The Government of Karnataka has, vide Notification No. DOH 8 RERA 2017 dated 12 June 2020 notified the Karnataka Real Estate (Regulation and Development) (First Amendment) Rules, 2020 and it shall come into force on the date of its publication in the official gazette. In the Karnataka Real Estate (Regulation and Development) Rules, 2017, amendments have been carried out in rule 8 wherein, a new rule 8A has been inserted namely-

  1. "8A. Agreement for Sale –

(1) For the purpose of sub-section (2) of section 13 of the Real Estate (Regulation & Development) Act 2016, the agreement for sale shall be in the Format as per Annexure-A.

(2) Any application, letter of allotment, letter or any other document signed by the allottee, in respect of the apartment, plot or building, prior to the execution and registration of the agreement for sale for such apartment, plot or building, as the case may be, shall not be construed to limit the rights and interests of the allottee under the agreement for sale or under the Act."

Further, after the Form I of the Karnataka Real Estate (Regulation and Development) Rules, 2017, Annexure A- Agreement for Sale under sub rule (1) of rule 8A shall be inserted in the prescribed format.

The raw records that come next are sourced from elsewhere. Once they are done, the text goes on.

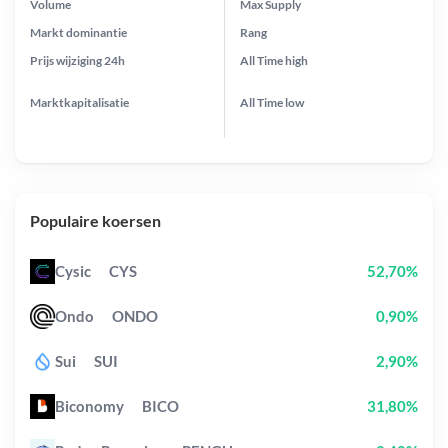
Volume
Max Supply
Markt dominantie
Rang
Prijs wijziging
24h
All Time
high
Marktkapitalisatie
All Time
low
Populaire koersen
Cysic
CYS
52,70%
Ondo
ONDO
0,90%
Sui
SUI
2,90%
Biconomy
BICO
31,80%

The Insurance Regulatory and Development Authority of India ("IRDAI") has issued guidelines on telemedicine

The IRDAI has, vide Reference No. IRDAI / HLT / REG / Cl R / 1 49 / 0612020 dated 11 June 2020, issued guidelines on telemedicine. Vide the guidelines, the insurers are advised to allow telemedicine wherever consultation with a medical practitioner is allowed in the terms and conditions of policy contract. Further, telemedicine offered shall be in compliance with the telemedicine practice guidelines dated 25 March 2020 and as amended from time to time. Per the guidelines, provision of allowing telemedicine shall be part of claim settlement of policy of the insurers and need not be filed separately with the authority for any modification. However, the norms of sub limits, monthly or annual limits etc. of the product shall apply without any relaxation.

The Government of Karnataka has withdrawn the notification on extension of working hours in factories in Karnataka

The Government of Karnataka has, vide Notification No. KAE 33 KABANI 2020 dated 11 June 2020 withdrawn the Notification KAE 33 KABANI 2020 dated 22nd May 2020 ("Notification") issued under Section 5 of the Factories Act, 1948 (Act No- 63 of 1948) with immediate effect. The Government of Karnataka had, vide the Notification, granted exemption to all the factories registered under Factories Act, 1948 from the provisions of Section 51 (Weekly Hour) and Section 54 (Daily Hour) of the Factories Act, 1948 with effect from 22 May 2020 to 21 August 2020, subject to certain conditions.